══ STORED DATA ══
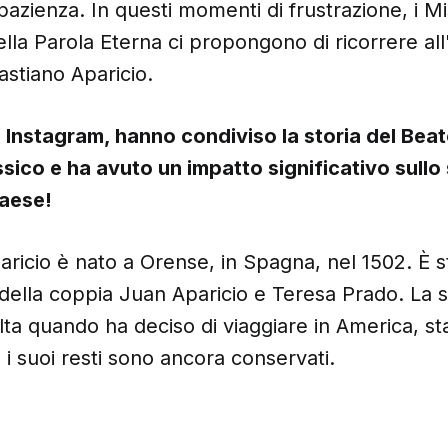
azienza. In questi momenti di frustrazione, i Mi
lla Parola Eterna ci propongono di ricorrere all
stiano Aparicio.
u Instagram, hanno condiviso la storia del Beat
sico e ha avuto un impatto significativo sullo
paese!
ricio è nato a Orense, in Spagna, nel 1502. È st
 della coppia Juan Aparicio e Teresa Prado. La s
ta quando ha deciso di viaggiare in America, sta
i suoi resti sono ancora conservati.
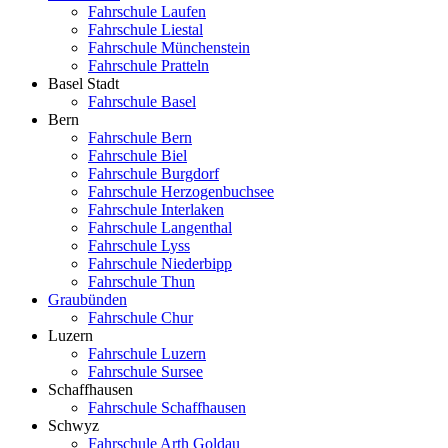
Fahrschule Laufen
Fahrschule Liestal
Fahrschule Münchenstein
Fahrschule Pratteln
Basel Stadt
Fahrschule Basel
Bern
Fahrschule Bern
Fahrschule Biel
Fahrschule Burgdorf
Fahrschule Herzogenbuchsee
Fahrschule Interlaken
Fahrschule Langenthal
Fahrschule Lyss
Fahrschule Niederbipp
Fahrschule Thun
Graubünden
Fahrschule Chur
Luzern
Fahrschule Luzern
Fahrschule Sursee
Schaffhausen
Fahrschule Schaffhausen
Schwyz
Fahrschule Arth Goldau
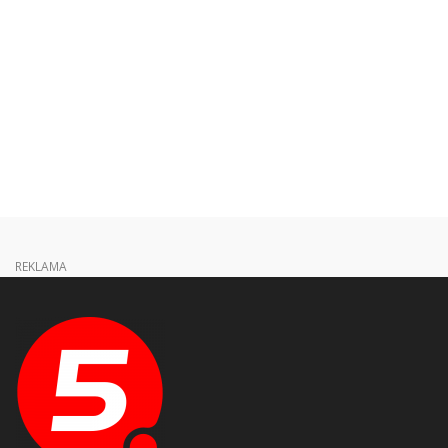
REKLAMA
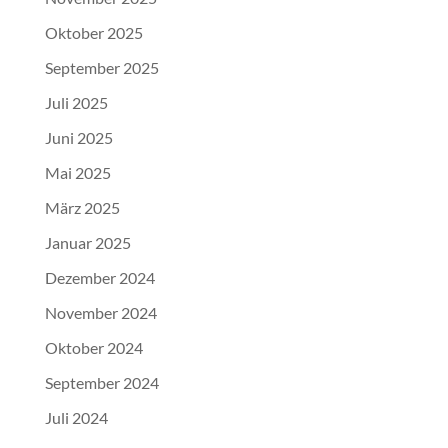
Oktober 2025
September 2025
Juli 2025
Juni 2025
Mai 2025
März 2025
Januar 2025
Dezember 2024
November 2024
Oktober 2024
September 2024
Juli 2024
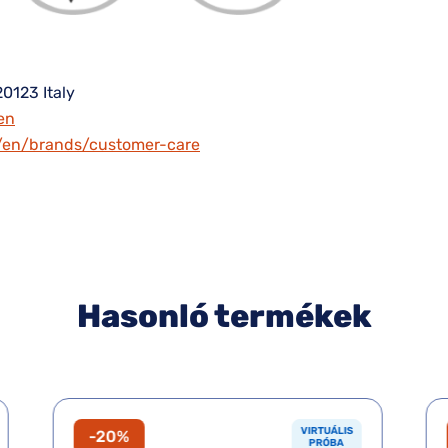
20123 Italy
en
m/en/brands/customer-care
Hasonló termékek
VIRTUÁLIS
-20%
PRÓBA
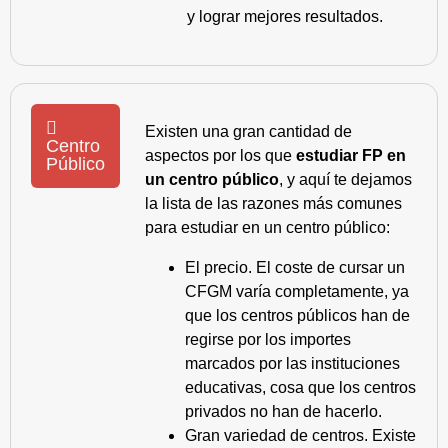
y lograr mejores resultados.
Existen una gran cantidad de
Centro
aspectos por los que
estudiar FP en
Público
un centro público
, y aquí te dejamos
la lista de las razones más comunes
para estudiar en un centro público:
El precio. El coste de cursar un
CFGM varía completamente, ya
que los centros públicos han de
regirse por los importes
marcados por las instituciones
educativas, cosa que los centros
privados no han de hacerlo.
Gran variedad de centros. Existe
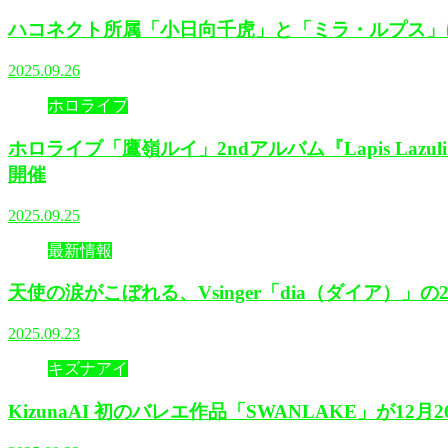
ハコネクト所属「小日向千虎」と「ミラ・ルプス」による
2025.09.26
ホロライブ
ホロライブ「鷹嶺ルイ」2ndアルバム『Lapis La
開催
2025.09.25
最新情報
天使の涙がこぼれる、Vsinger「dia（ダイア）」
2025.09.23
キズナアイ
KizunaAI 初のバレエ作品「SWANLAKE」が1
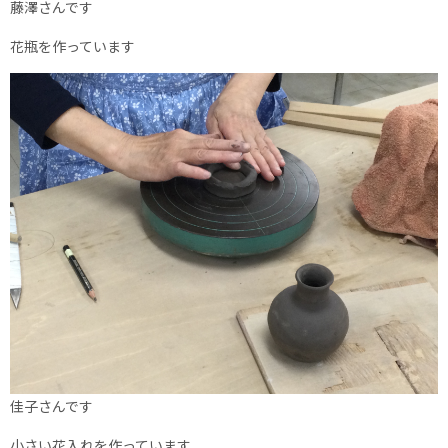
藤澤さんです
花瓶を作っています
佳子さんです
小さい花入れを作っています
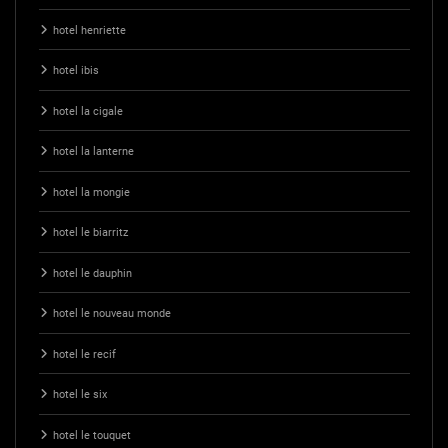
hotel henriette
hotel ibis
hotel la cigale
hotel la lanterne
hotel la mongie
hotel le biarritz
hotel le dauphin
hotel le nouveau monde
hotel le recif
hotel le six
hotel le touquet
═══
> _DIRECTIONS_: The word "Aparicio" appears in some lines of the records. Please work out how many and reply with that number only.

> _PROBLEM SOLUTION_: 2